Korea shortens work week, but not all workers are happyKorean workers expressed mixed feelings toward the passage of a bill that aims to shorten work hours in the country, with some citing positive improvements in their work-life balance and others fearing wage cuts.
On Wednesday, the National Assembly passed a revision to the Labor Standards Act that calls for reducing the country’s maximum statutory work hours to 52 per week from the current 68.
Under the revision, the work week will be limited to 40 hours of standard time and up to 12 hours of overtime. Working on a holiday or weekend will count as overtime.
Employees of major companies and government workers have mostly welcomed the bill’s passage, saying they can now find a better balance to enjoy activities outside of work. Some large companies such as Shinsegae Group have already reduced work hours.
Shinsegae said workers are being encouraged to utilize their time more effectively, claiming reduced hours allow people to spend more time with their families and engage in other activities such as exercise. Such “off time” can help people be more productive at work and lead to gains for the company, according to the retail giant.
“I head to the gym every day after work these days,” said a 37-year-old Shinsegae employee who asked not to be named. “I now can have a normal life.”
According a report by the Organization for Economic Cooperation and Development (OECD), Koreans worked an average 2,069 hours in 2016, 305 more than the OECD average of 1,764.
Other major companies have followed suit, including LG Electronics and chipmaker SK Hynix, which have launched a pilot program that allows workers to work less than they did even before the passage of the bill.
A number of IT firms have also allowed their workers to choose flexible working hours, in line with efforts to provide more leisure time for employees.

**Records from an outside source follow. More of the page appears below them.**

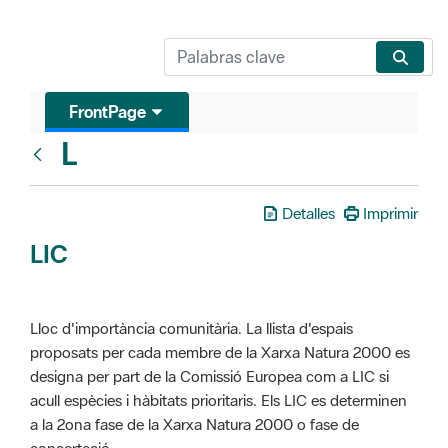
FrontPage
L
Glosari
Detalles
Imprimir
LIC
Lloc d'importància comunitària. La llista d'espais
proposats per cada membre de la Xarxa Natura 2000 es
designa per part de la Comissió Europea com a LIC si
acull espècies i hàbitats prioritaris. Els LIC es determinen
a la 2ona fase de la Xarxa Natura 2000 o fase de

The system allows employees to choose their hours on a daily and weekly basis so that they can handle personal affairs such as looking after children, taking part in leisure activities or pursuing hobbies.
Meanwhile, employees at small and medium-sized companies have showed concern that curtailed hours may lead to reduced wages. They argue fewer hours may lead to reduced overtime pay, widening the gap between large and small companies.
“I think that my wage will probably be reduced by one third if my company adopts reduced work hours,” said Mr. Lee, a 54-year-old employee at a small welding business.
According to a report by the Korea Economic Research Institute, companies with between 30 and 299 employees are forecast to scale back hours 0.4 percent, while those with more than 300 will cut back about 0.9 percent.
Other workers have expressed concern that the change might impact work intensity since they will be required to maintain their previous level of productivity while putting in less time at work. They argue that a shorter week will not noticeably improve their general quality of life unless companies hire more employees.
For the most part, owners of enterprises have held negative views about the shortened work week and have not moved to increase their workforce.
A shorter work week was one of President Moon Jae-in’s key campaign pledges during the election last year. The aim, he said, was to help improve workers’ quality of life and create jobs.
To ease companies into the change, the revision will be applied in stages. The shorter week will apply first to companies with 300 or more workers on July 1. Companies with 50 to 299 workers will be subject to the new rule starting Jan. 1, 2020, and those with five to 49 workers will fall under the law on July 1, 2021.
The number of business categories exempt from work hour limits will reduce from 26 to five involving transportation services and health care.